With regards to cell size after 10 days of culture at different salinities (Fig. 4), the size of KMMCC-234 and 870 in group A were 3.12 μm and 3.60 μm, respectively at 32 psu. However, the cell sizes of two species at 16 psu were 3.63 μm and 3.94 μm, and those were 3.94 μm and 4.36 μm at 0 psu, respectively. The cell size of KMMCC-234 and 870 was significantly larger in lower salinity (P<0.05). The size at the final day showed a decreased tendency compared to that at inoculation day at 32 psu. In the case of KMMCC-870 which was collected at the Geum-river, the cell size was larger as with its lower salinity. This result was also in conformity with molecular phylogenetic analysis and cell growth rate as salinity, suggesting that it was originally a marine species.

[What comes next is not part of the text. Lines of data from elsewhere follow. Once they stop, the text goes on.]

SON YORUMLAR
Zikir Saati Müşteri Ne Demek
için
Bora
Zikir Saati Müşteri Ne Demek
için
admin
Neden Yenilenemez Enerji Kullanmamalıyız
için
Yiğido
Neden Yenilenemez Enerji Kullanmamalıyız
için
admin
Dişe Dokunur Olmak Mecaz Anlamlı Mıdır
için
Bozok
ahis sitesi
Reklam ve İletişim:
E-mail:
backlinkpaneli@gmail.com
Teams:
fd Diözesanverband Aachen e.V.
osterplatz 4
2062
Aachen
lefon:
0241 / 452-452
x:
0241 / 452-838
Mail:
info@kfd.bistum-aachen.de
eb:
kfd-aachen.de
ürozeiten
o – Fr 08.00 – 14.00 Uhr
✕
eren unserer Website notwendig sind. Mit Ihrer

The cell size of six species (KMMCC-6, 9, 115, 132, 137, and 143) in group B varied from 3.49 μm to 4.93 μm at 0 psu after 10 days of culture. The cell size was 3.91-5.43 μm at 16 psu and 4.59-7.70 μm at 32 psu. Especially the cell size of C. vulgaris KMMCC-6 and 143 in subgroup B-3 was 3.77 μm and 3.49 μm, respectively at 0 psu. The final size of the species was not significantly different compared with initial size. But the cell sizes of them were 4.96 μm and 5.18 μm, respectively at 16 psu, and 5.85 μm and 7.25 μm, respectively at 32 psu. The cell sizes were larger at higher salinity (P<0.05). Among these, the difference in cell size of KMMCC-143 between 0 psu and 32 psu was more than two times. The cell size of the species in group A and B showed significantly larger as the conditions of salinity when compared to the optimum salinity for growth rate.

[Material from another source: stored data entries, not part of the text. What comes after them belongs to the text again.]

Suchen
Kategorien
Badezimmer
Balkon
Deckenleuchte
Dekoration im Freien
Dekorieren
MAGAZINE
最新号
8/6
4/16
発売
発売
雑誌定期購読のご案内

Group C showed no significant difference in cell size by sa-linity, which was contrary to that of both group A and B. This feature also corresponded with molecular phylogenetic analysis. The cell size of microalgae increased under unsuitable salinity conditions due to effect of proline (Szekely, 2004). Proline increased the size of the cytoplasm and free water contents along with glycine betain (Record et al., 1998) and engaged in increased salt resistance of microalgae (Hiremath and Matad, 2010).
Elliptical “Chlorella” saccharophila were characterized by unequal size of autospores during sporogenesis (Fott and Novakova, 1969). This feature has the advantage of survival under unsuitable environments (Darienko et al., 2010). Bigger autospores increased proliferation rate than smaller ones, while smaller ones were widely spread by the wind. So, “Chlorella” saccharophila were found in a wide range of extreme environmental conditions such as exposure to trees, rocks, and acidic soil or high temperature soil (Kessler, 1965; Huss et al., 2002; Mikhailyuk et al., 2003; Gray et al., 2007). Because of the morphological and taxonomical differentiation from ‘true’ Chlorella, Darienko et al. (2010) proposed that “Chlorella” saccharophila be transferred to the Chloroidium saccharophilum.

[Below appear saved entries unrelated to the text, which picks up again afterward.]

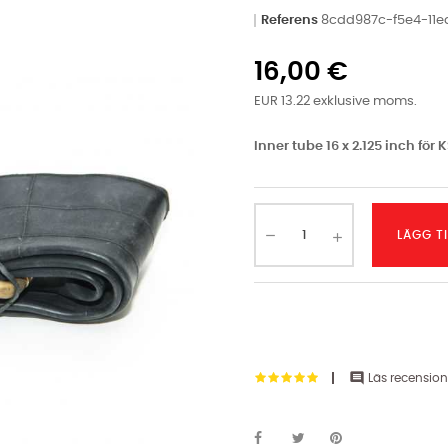
Referens
8cdd987c-f5e4-11
16,00 €
EUR 13.22 exklusive moms.
Inner tube 16 x 2.125 inch för 
LÄGG T

Läs recension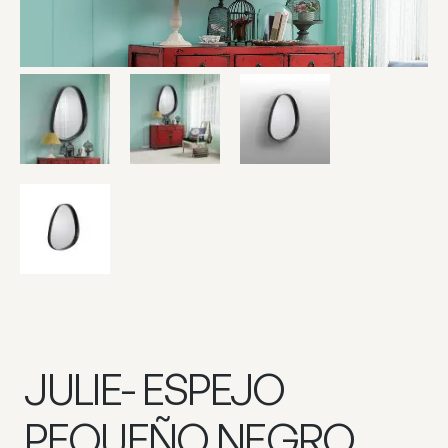
JULIE- ESPEJO
PEQUEÑO NEGRO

In conclusion, the three groups of Chlorella-like species based on the sequence analysis of 18S rDNA showed corresponding tendency with growth and size variation of the cell cultured at different salinities. Thus, the comparison between phylogenetic relationships based on 18S rDNA sequences and phenotypic growth characteristics on salinity in the culture experiment can be considered as an useful method for systematic classification of Chlorella-like species which are difficult to identify.